For Immediate Release
Friday, May 30, 2014
Mike Tidwell, 240-460-5838, firstname.lastname@example.org
Kelly Trout, 240-396-2022, email@example.com
Cove Point Opponents Call on O’Malley to Act After PSC Fails to Require Safety Study for Gas Export Proposal
Commission confirms plant would cause net economic harm, requiring Dominion to pay $48 million in compensation for economic and climate pollution impacts
Groups denounce decision to grant conditional permit, especially given lack of federal or state human risk assessment
BALTIMORE — Maryland opponents of the controversial proposed Cove Point liquefied natural gas export proposal announced Friday that they would appeal to Governor Martin O’Malley and the Department of Natural Resources to conduct a human safety study in response to the Maryland Public Service Commission’s ruling to grant a conditional permit for the project. In its permit ruling, the PSC openly acknowledges that the gas liquefaction plant would be a net economic negative for the state and requires Dominion to pay $48 million for expected economic and environmental harm. Yet, the PSC failed to require a basic study of human safety risks for the thousands of people living in close vicinity.
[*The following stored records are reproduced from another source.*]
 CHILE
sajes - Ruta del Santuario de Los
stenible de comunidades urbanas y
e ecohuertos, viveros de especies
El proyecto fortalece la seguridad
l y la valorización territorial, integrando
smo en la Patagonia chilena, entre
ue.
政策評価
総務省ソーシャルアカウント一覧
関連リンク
The PSC confirmed that the “LNG facility will not provide net economic benefit to Maryland citizens” (p. 4) and acknowledged numerous risks to consumers and to the quality of life of residents living near the facility in southern Calvert County. In particular, the PSC is requiring the applicant — Virginia-based Dominion Resources — to pay $400,000 annually over 20 years to the Maryland Energy Assistance Program to partially compensate for impacts to low-income ratepayers. To “mitigate” the project’s harm to the climate, the commission is mandating that Dominion pay a total of $40 million over five years to the state’s Strategic Energy Investment Fund to be used for the development of renewable and clean energy resources in Maryland.
Opponents say these conditions are insufficient and they were especially disappointed that the PSC did not require an independent “Quantitative Risk Assessment” as a basic condition of the permit granted Friday. To date, neither federal nor state regulators have agreed to conduct a basic assessment showing the actual, measurable risk this plant could bring to nearby residents in the form of explosions and fire. In 2006, the Maryland Department of Natural Resources did conduct such a study for previous LNG import installations at Cove Point, and that study showed that 360 homes within a 4,265-foot “consequence zone” could already be affected by a catastrophic accident.
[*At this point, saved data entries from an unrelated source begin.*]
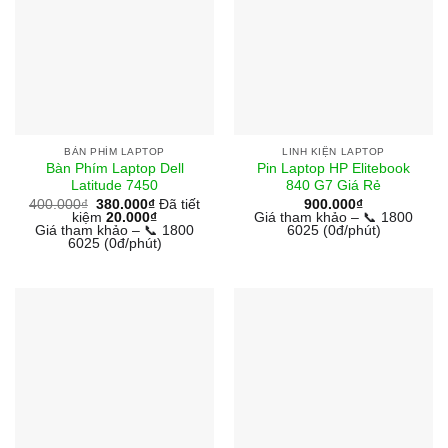
BÀN PHÍM LAPTOP
LINH KIỆN LAPTOP
Bàn Phím Laptop Dell
Pin Laptop HP Elitebook
Latitude 7450
840 G7 Giá Rẻ
400.000
₫
380.000
₫
Đã tiết
900.000
₫
kiệm
20.000
₫
Giá tham khảo – 📞 1800
Giá tham khảo – 📞 1800
6025 (0đ/phút)
6025 (0đ/phút)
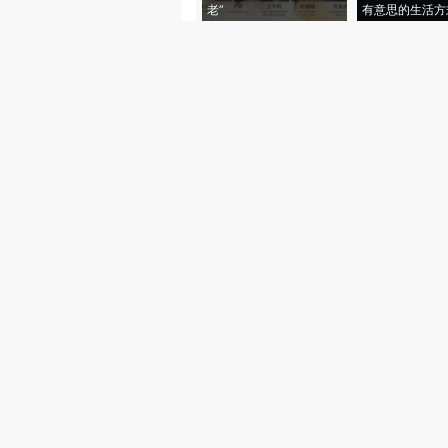
老”
有意思的生活方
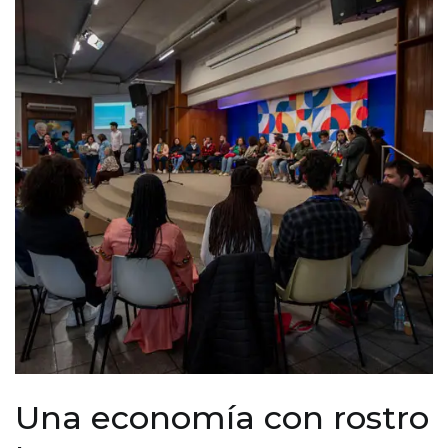
Una economía con rostro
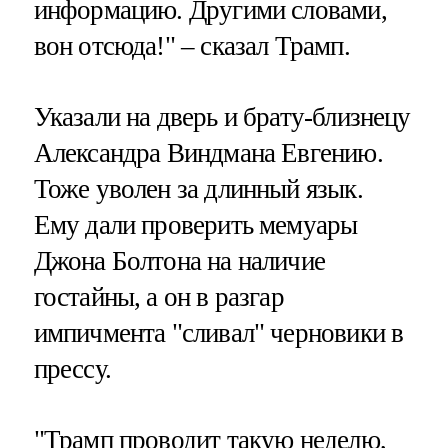
информацию. Другими словами,
вон отсюда!" – сказал Трамп.
Указали на дверь и брату-близнецу
Александра Виндмана Евгению.
Тоже уволен за длинный язык.
Ему дали проверить мемуары
Джона Болтона на наличие
гостайны, а он в разгар
импичмента "сливал" черновики в
прессу.
"Трамп проводит такую неделю,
Calvert residents and their allies have simply asked that a similar assessment be done for Dominion’s current proposal, which would dramatically increase potential hazards by adding a large-scale gas liquefaction train utilizing highly explosive liquefied propane gas and requiring new stores of volatile chemicals. The PSC today failed to mandate such a study, even though the LNG export facility would be the first ever located within close proximity to so many homes.
The PSC’s permit ruling only pertains to 130-megawatt gas-fired power plant that Dominion needs to build as part of the liquefaction facility. The PSC explicitly conditioned its permit upon the Federal Energy Regulatory Commission’s final decision, meaning Dominion cannot start construction now.
Mike Tidwell, director of the Chesapeake Climate Action Network, said:
“Today the PSC expressed concern for the safety of people living closest to the proposed plant, but failed to actually protect these people. Bottom line: this export facility should not be built. The PSC confirmed it’s a harm to consumers and the environment. We now look to Governor O’Malley as the final back stop to bring a basic safety assessment to light. While the final decision here is a federal one, we’re convinced that a basic, quantitative risk study of major explosion or other safety threats will influence any final federal permitting of this plant. The threat to Marylanders’ lives and livelihoods is simply too great to have our elected leaders simply stand on the sidelines.”
Josh Tulkin, director of the Sierra Club, Maryland Chapter, said:
“While we understand the constraints of their jurisdiction, we’re are very disappointed in the PSC decision. We appreciate the PSC highlighting the need for Dominion to improve their safety considerations, and for the contribution to low-income ratepayers. But these will be little consolation to the communities impacted by the health and environmental damage expected from this project.”